When new patients call Christine Karlsen's office, they're often shaking. They've just been diagnosed with Barrett's esophagus, a disease that can become cancer. Working on the front lines, hers is the voice patients first hear when they call the center; the face they see at every treatment.
"When they call, they're extremely scared and think they're going to get cancer," said Karlsen, a clinical coordinator in Dr. Brian Reid's lab, which runs the Seattle Barrett's Esophagus Program. "It's my job to talk them down from the ceiling."
Barrett's esophagus is a precancerous condition in the lining of the esophagus, the tube that runs from the mouth to the stomach. It typically hits 10 percent to 20 percent of middle-aged white men who have a history of chronic heartburn or indigestion. People with Barrett's have a 35 percent higher chance of getting cancer than the general population, but the overall risk is small — there's only an estimated 8,000 cases diagnosed in the United States each year.
Nevertheless, helping patients face real fear is part of Karlsen's job, which works something like this: A patient calls, usually from outside Washington, after they've been diagnosed. Follow-up calls include talks of key words in their diagnosis — "high-grade dysplasia," for example, means that they're at a higher risk. Then she helps them figure out if they should come to Fred Hutchinson. While the center's services are free to patients, travel expenses aren't.
"I help them to not make rash decisions — in their panicked state — to come out here when they might not really need to," Karlsen said.
Rissa Sanchez, the research supervisor on the project, said Karlsen is the crucial link between the patients and the doctors. "She's an advocate for the patients and makes sure they understand the data," Sanchez said. "Sometimes they just want to talk to Christine, because she's an excellent listener."
Reid notes that Karlsen's job takes extraordinary patience. "We care about the patients as much as she does," Reid said, "But in the end, she's the one who can spend the most time with them."
Journey to the center
Karlsen has a bachelor's degree in psychology from the University of Washington, which she thought she might never use. Life after college took her in a different direction; to Alaska and an invigorating job as a commercial fishing deckhand. But plans changed. Shortly after starting the job, a diagnosis of multiple sclerosis and growing numbness over her body sent her back to the Seattle area.
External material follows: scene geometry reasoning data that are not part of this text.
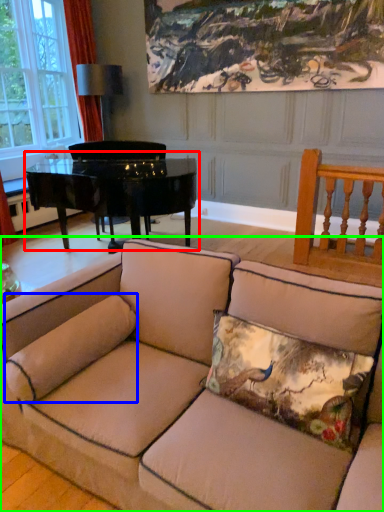 Question: Which is farther away from table (highlighted by a red box)? pillow (highlighted by a blue box) or studio couch (highlighted by a green box)?

Choices:
 (A) pillow
 (B) studio couch

Answer: (A) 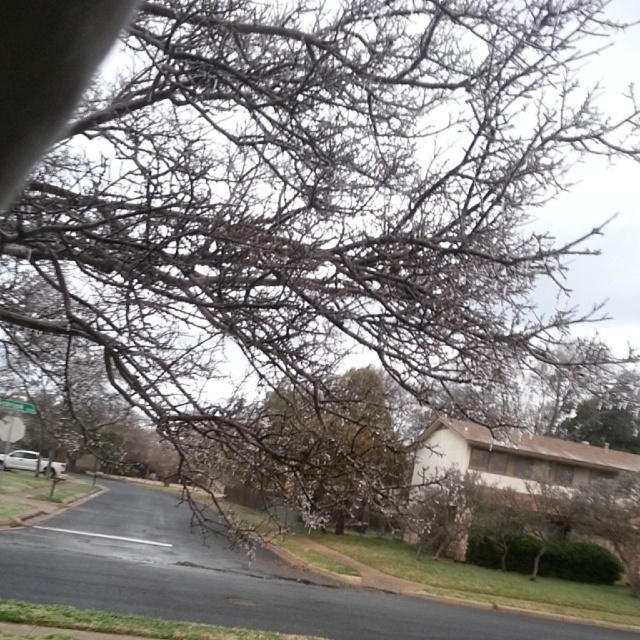 You are standing at the center of the image. Which direction should you move to reach the silver metallic car at lower left?

You should move to the lower left direction to reach the silver metallic car at lower left because it is located at point (29, 461), which is in the lower left quadrant of the image.

You are a delivery driver who needs to park your 5.5 meter long truck between the silver metallic car at lower left and the green plastic street sign at lower left. Is there enough space between them to park your truck?

The distance between the silver metallic car at lower left and the green plastic street sign at lower left is 19.65 meters. Since the truck is only 5.5 meters long, there is ample space to park between them.

You are a pedestrian standing on the sidewalk and want to cross the street. You see a silver metallic car at lower left and a green plastic street sign at lower left. Which object is closer to you?

The silver metallic car at lower left is closer to you because it is further to the viewer than the green plastic street sign at lower left. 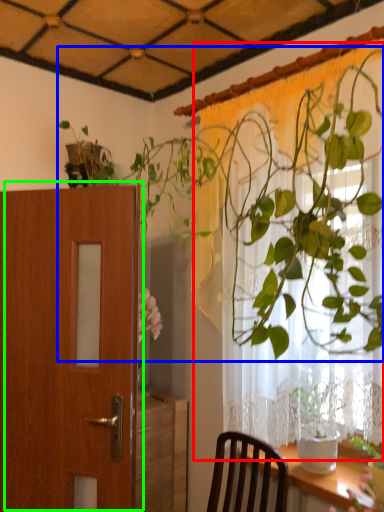 Question: Which object is positioned closest to curtain (highlighted by a red box)? Select from houseplant (highlighted by a blue box) and door (highlighted by a green box).

Choices:
 (A) houseplant
 (B) door

Answer: (A) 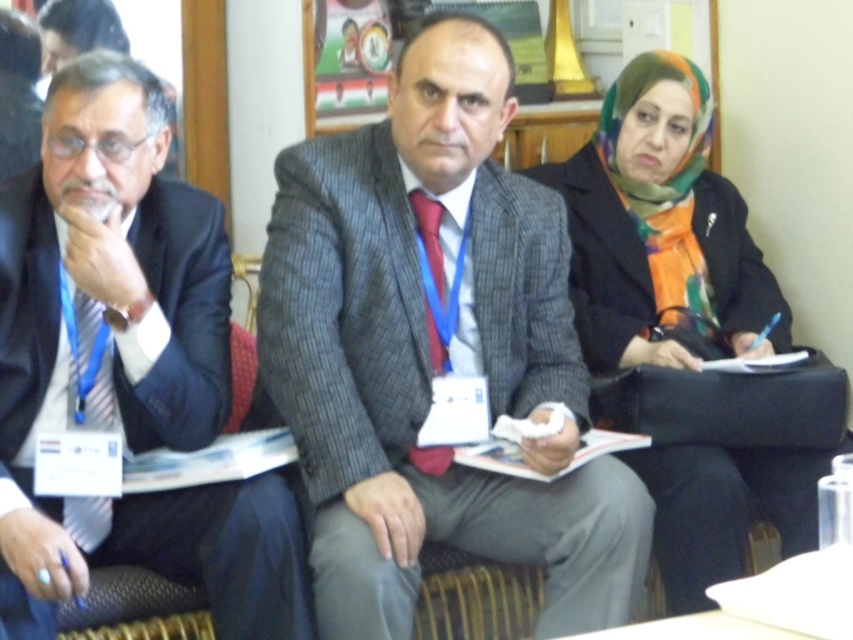 What do you see at coordinates (434, 353) in the screenshot? I see `textured gray suit at center` at bounding box center [434, 353].

Does textured gray suit at center lie in front of multicolored scarf at right?

Yes, it is in front of multicolored scarf at right.

At what (x,y) coordinates should I click in order to perform the action: click on textured gray suit at center. Please return your answer as a coordinate pair (x, y). Looking at the image, I should click on (434, 353).

The width and height of the screenshot is (853, 640). I want to click on textured gray suit at center, so click(434, 353).

Does point (16, 397) lie in front of point (646, 104)?

That is True.

Is the position of matte black suit at left less distant than that of multicolored scarf at right?

Yes, it is.

Where is `matte black suit at left`? The image size is (853, 640). matte black suit at left is located at coordinates (131, 358).

Does textured gray suit at center appear on the left side of matte black suit at left?

No, textured gray suit at center is not to the left of matte black suit at left.

Consider the image. Can you confirm if textured gray suit at center is thinner than matte black suit at left?

Incorrect, textured gray suit at center's width is not less than matte black suit at left's.

The image size is (853, 640). Identify the location of textured gray suit at center. (434, 353). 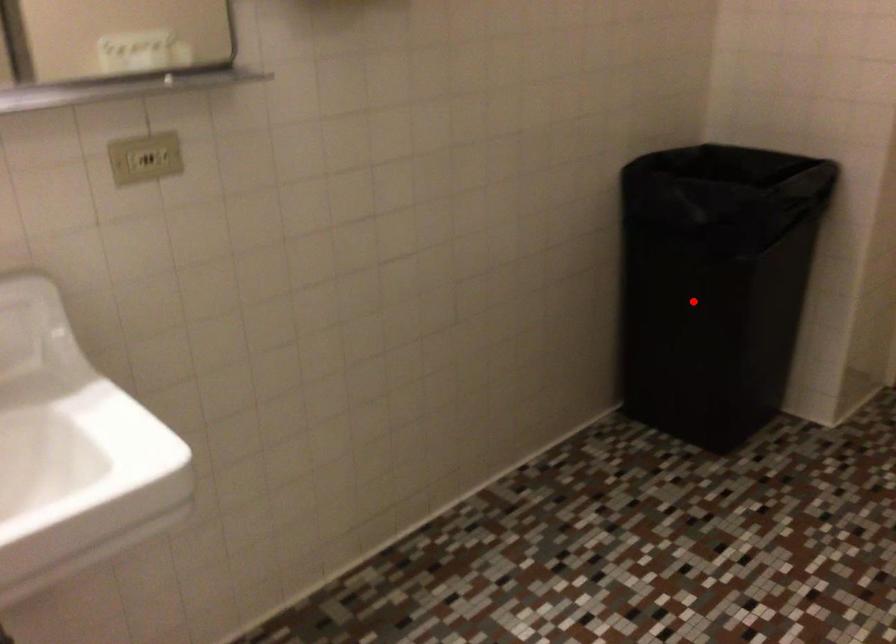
Through a friend, she learned about a job at Fred Hutchinson with Dr. Scott Davis, who was looking at the effects of electromagnetic field exposure on melatonin levels in women. For a year and a half, Karlsen helped Davis recruit patients. In 1996, after the project ended, she began her current job with Reid, principal investigator and director of the Seattle Barrett's Esophagus Program.
The program includes a lab team to investigate the genetic and cell-cycle abnormalities that lead to cancer, epidemiologists who study environmental risk factors and dietary intervention researchers. The program also handles nonsurgical patient care.
Reid, a gastroenterologist with a doctorate in genetics, has been studying Barrett's esophagus since 1983. He said he hired Karlsen mainly because of one thing she did during the interview: take copious notes. "She was literally writing down how to do the job, as I said it. I've never seen that done in an interview. It was very compelling," he said.
Today, in addition to working in the Reid lab, Karlsen spends two days a week at the Seattle Cancer Care Alliance, doing everything from preparing patients and their paperwork to making sure their sample biopsies are delivered. She said she knows all of the 300 Barrett's esophagus patients by name.
Thankfully, MS doesn't affect her life much these days. "It's background noise now," said Karlsen, who shows no symptoms of the disease. "I have to take my medication and go to the doctor regularly, and sometimes I have a flare up, but that's it." She credits regular lunchtime yoga classes at the center that improve her strength, flexibility and outlook. "Anytime you do something for yourself, the more you can give," Karlsen said.
She rarely shares her MS story with patients or others, saying she doesn't want people to feel sorry for her. But she knows deep down that her experience innately helps her do her job — emphasizing with people as they go through a crisis.
Giving people power
"I'm good at giving people power," she said. "I'm good at helping them know what's important to look at and helping them come to grips with the ultimate question: 'Is this disease going to kill me?'"
When talking with potential patients, one of the first things Karlsen discusses are the risk factors — and often after talking about their doctor's report, she knows if they're high risk.
"The good news is that most patients with Barrett's esophagus will not develop cancer," she said. In her early days, she admits she got a little wrapped up with her patients. "I used to have to go out and take a walk in the middle of the day, but now, talking to scared patients doesn't freak me out anymore."
"A lot of our patients come here for peace of mind," Karlsen said. She tells the story of a 72-year-old man who has been coming in from Alaska for annual treatments for the past 15 years. "We feel like we're old friends with him." And the best part, she said, is that his high risk for cancer is now reduced.